Kapha people have the best physical build. They have the strongest bones, a life-long soft baby skin, normally they have big blue eyes, good endurance, a strong immune system and good fertility.
They are people who are stable by nature, also in their emotions and their way of thinking. They like responsibility, structure, care and enjoying life. From their eating habits you can deduce that kapha people have the slowest digestion. They are not big eaters, they can easily skip a meal. They especially love sweets. When they are momentarily out of balance, they tend to eat too many sweets.
Fire and a little bit of water, light, hot, oily, liquid, sharp, mobile, soft, clear, smooth and subtle.
Physically, Pitta people have a rather average build; they are not fat but they do have good muscle. Their skin tends to be reddish and freckled and they usually have green eyes. They are strong people when they focus their energy and make the right choices. They are people who like leadership and developing projects. They are very passionate in their feelings and thoughts. They are warm-hearted and like creating things, growth and development, beauty and luxury.
Ether and air, light, cold, dry, solid, fast, mobile, hard, clear, rough and subtle.
Physically, Vata people are delicately built, have little muscle and little body hair. They have small, lively eyes, usually grey or brown. By nature, they are not strong, they do not have much endurance and they are not that fertile. They are people who like variety; their emotions, way of thinking and choices are changeable. They are very open and curious, they love innovation, communication and travel.
Their eating habits reveal that Vata people do not have a big appetite or a strong digestive system. By nature, they do not eat large quantities; they rather tend to eat small portions all day long. When they are out of balance, they soon start neglecting their diet.
Many people are a combination of 2 doshas, for instance pitta-kapha, vata-pitta, etc.
Now that you know a little more about the three different constitutions, you can look in more depth at what Ayurveda defines as health.

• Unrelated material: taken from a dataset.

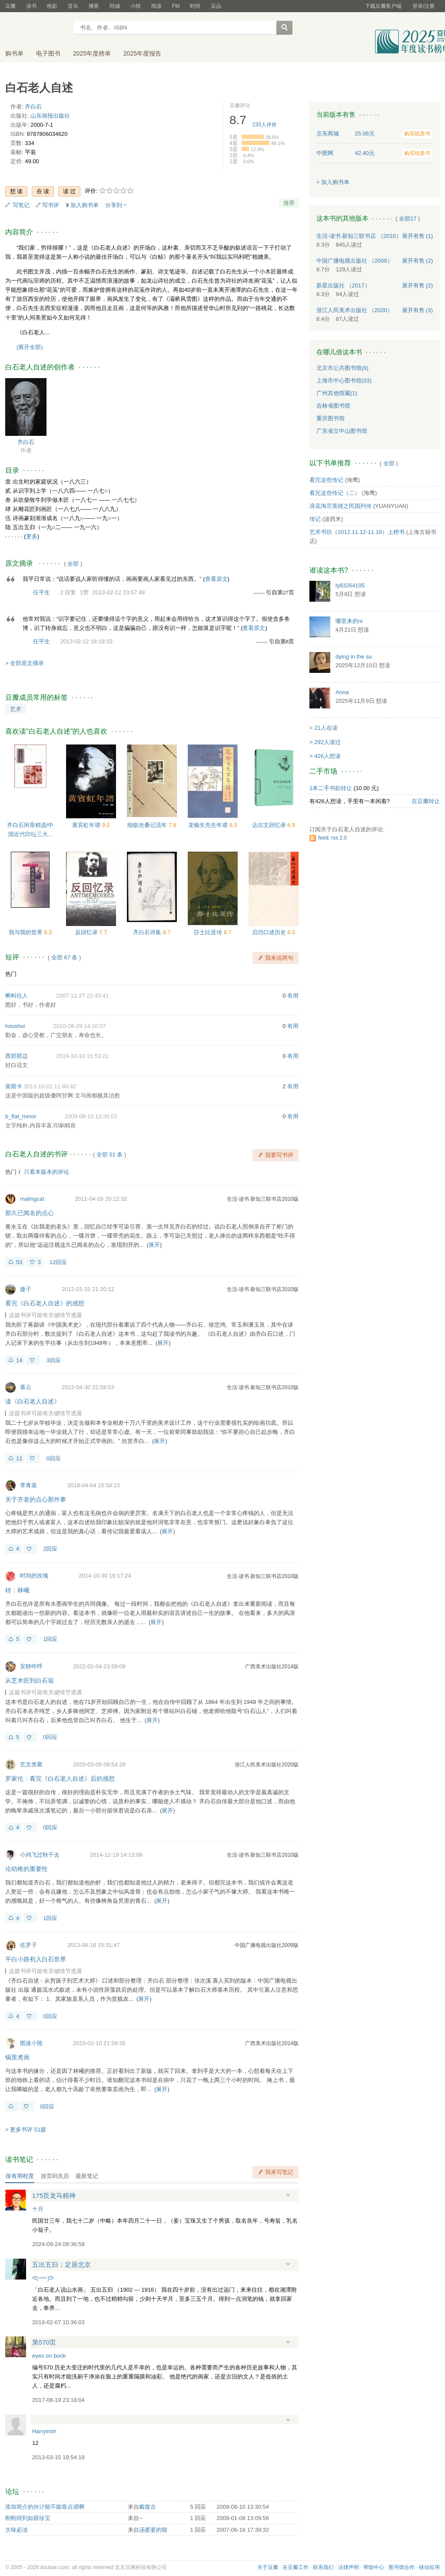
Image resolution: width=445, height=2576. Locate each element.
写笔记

Surface constitution and birth constitution in Ayurveda
Ayurveda makes a distinction between your birth constitution and the way in which you behave with respect to the outside world. The birth constitution expresses what you are in essence. It is perfection, it is your true nature. Besides this pure state of depth, we also have a surface state. This is not what we got at birth; it is our worldly nature, our body, our way of thinking, feeling, our consciousness.
The whole idea behind Ayurveda is that your surface state corresponds with your original nature. Your existence can and should be an expression of your universal quality. And that is the essence of being healthy according to Ayurveda: a person is in optimum health when their surface constitution corresponds to their birth constitution. This does not only mean that they are healthy, but also that they are happy and free to become what they are. That they can move the way they are and achieve what they want. If you cannot express that universality through your human personality, you are ill.
Thus, in order to live healthily it is important to know what your original dosha is, or what your birth constitution is. Because only then can you adapt your lifestyle and eating habits to who you really are.
For instance, if you are a Vata type and you suddenly feel extremely thirsty and hungry, you know that something is not right. This way, certain symptoms can tell you that one of the doshas is present excessively in your lifestyle. The basic principle is that equal qualities reinforce each other and opposite qualities weaken each other.
For instance, if you have too little heat, it is important to add heat by eating heating food. In order to eat well from an Ayurvedic point of view, it is important that you also learn about the qualities of food.
Ayurveda distinguishes seven aspects:
Qualities, tastes, energy, taste after digestion, shamanic power, symptomatic effect, purity.